▶ Exercise goal: What do the lines from the top of the data through the line with "Saubere Wohnräume sorgen für ein" say? Quote them exactly and include both ends.

Data Start Marker

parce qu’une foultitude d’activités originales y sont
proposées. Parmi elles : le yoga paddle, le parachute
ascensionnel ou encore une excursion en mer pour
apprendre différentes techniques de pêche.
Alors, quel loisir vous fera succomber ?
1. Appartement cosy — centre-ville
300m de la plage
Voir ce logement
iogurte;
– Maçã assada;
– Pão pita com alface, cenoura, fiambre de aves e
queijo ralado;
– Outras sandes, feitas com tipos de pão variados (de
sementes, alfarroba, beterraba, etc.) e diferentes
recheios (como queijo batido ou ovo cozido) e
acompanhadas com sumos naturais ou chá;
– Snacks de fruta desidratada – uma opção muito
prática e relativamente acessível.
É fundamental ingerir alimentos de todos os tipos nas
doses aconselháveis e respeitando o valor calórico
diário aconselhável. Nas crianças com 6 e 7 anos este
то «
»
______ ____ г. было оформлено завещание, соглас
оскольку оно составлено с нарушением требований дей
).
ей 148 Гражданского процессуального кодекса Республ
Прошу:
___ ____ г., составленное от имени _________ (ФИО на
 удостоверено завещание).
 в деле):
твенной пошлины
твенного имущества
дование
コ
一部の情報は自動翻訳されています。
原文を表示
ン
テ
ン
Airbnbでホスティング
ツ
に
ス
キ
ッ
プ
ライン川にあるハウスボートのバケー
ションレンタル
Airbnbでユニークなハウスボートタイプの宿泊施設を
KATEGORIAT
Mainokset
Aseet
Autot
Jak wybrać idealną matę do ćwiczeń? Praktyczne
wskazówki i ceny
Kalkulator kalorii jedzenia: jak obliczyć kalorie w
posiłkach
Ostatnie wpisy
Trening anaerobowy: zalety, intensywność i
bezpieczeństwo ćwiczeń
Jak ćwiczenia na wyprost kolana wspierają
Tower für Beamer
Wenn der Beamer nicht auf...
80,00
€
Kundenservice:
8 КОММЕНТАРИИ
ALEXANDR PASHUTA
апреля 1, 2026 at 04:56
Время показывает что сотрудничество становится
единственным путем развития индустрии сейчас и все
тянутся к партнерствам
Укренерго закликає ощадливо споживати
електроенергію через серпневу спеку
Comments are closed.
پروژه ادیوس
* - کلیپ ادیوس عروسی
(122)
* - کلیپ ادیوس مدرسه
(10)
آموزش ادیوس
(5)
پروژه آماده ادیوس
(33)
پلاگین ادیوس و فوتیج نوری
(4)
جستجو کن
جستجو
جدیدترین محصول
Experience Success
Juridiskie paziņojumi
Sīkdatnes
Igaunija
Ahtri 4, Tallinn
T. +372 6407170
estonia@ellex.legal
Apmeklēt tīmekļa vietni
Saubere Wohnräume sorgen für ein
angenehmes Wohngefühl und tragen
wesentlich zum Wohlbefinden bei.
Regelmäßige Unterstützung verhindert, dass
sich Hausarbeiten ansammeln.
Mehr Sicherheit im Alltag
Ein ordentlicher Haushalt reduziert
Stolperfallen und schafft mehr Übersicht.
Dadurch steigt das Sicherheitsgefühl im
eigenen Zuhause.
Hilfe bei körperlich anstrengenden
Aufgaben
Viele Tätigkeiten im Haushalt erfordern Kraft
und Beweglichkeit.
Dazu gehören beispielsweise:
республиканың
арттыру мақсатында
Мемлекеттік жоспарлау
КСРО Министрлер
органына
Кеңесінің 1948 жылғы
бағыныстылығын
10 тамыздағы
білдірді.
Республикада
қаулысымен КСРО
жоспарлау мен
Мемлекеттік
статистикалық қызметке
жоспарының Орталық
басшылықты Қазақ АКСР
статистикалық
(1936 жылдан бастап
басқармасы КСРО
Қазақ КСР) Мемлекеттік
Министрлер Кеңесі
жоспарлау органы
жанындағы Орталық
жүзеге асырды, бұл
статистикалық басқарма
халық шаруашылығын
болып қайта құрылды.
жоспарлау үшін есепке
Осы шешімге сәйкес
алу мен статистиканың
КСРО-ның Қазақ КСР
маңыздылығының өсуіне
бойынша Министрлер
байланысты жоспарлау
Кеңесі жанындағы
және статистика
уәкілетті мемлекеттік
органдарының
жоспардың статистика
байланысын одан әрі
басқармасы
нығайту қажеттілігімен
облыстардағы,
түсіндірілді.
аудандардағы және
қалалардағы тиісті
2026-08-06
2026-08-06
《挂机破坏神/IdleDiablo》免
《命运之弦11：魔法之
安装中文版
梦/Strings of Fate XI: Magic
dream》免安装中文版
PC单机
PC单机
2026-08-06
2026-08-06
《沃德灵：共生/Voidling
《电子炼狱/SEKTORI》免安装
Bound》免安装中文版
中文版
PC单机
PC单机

Data End Marker

▶ Answer section:
parce qu’une foultitude d’activités originales y sont
proposées. Parmi elles : le yoga paddle, le parachute
ascensionnel ou encore une excursion en mer pour
apprendre différentes techniques de pêche.
Alors, quel loisir vous fera succomber ?
1. Appartement cosy — centre-ville
300m de la plage
Voir ce logement
iogurte;
– Maçã assada;
– Pão pita com alface, cenoura, fiambre de aves e
queijo ralado;
– Outras sandes, feitas com tipos de pão variados (de
sementes, alfarroba, beterraba, etc.) e diferentes
recheios (como queijo batido ou ovo cozido) e
acompanhadas com sumos naturais ou chá;
– Snacks de fruta desidratada – uma opção muito
prática e relativamente acessível.
É fundamental ingerir alimentos de todos os tipos nas
doses aconselháveis e respeitando o valor calórico
diário aconselhável. Nas crianças com 6 e 7 anos este
то «
»
______ ____ г. было оформлено завещание, соглас
оскольку оно составлено с нарушением требований дей
).
ей 148 Гражданского процессуального кодекса Республ
Прошу:
___ ____ г., составленное от имени _________ (ФИО на
 удостоверено завещание).
 в деле):
твенной пошлины
твенного имущества
дование
コ
一部の情報は自動翻訳されています。
原文を表示
ン
テ
ン
Airbnbでホスティング
ツ
に
ス
キ
ッ
プ
ライン川にあるハウスボートのバケー
ションレンタル
Airbnbでユニークなハウスボートタイプの宿泊施設を
KATEGORIAT
Mainokset
Aseet
Autot
Jak wybrać idealną matę do ćwiczeń? Praktyczne
wskazówki i ceny
Kalkulator kalorii jedzenia: jak obliczyć kalorie w
posiłkach
Ostatnie wpisy
Trening anaerobowy: zalety, intensywność i
bezpieczeństwo ćwiczeń
Jak ćwiczenia na wyprost kolana wspierają
Tower für Beamer
Wenn der Beamer nicht auf...
80,00
€
Kundenservice:
8 КОММЕНТАРИИ
ALEXANDR PASHUTA
апреля 1, 2026 at 04:56
Время показывает что сотрудничество становится
единственным путем развития индустрии сейчас и все
тянутся к партнерствам
Укренерго закликає ощадливо споживати
електроенергію через серпневу спеку
Comments are closed.
پروژه ادیوس
* - کلیپ ادیوس عروسی
(122)
* - کلیپ ادیوس مدرسه
(10)
آموزش ادیوس
(5)
پروژه آماده ادیوس
(33)
پلاگین ادیوس و فوتیج نوری
(4)
جستجو کن
جستجو
جدیدترین محصول
Experience Success
Juridiskie paziņojumi
Sīkdatnes
Igaunija
Ahtri 4, Tallinn
T. +372 6407170
estonia@ellex.legal
Apmeklēt tīmekļa vietni
Saubere Wohnräume sorgen für ein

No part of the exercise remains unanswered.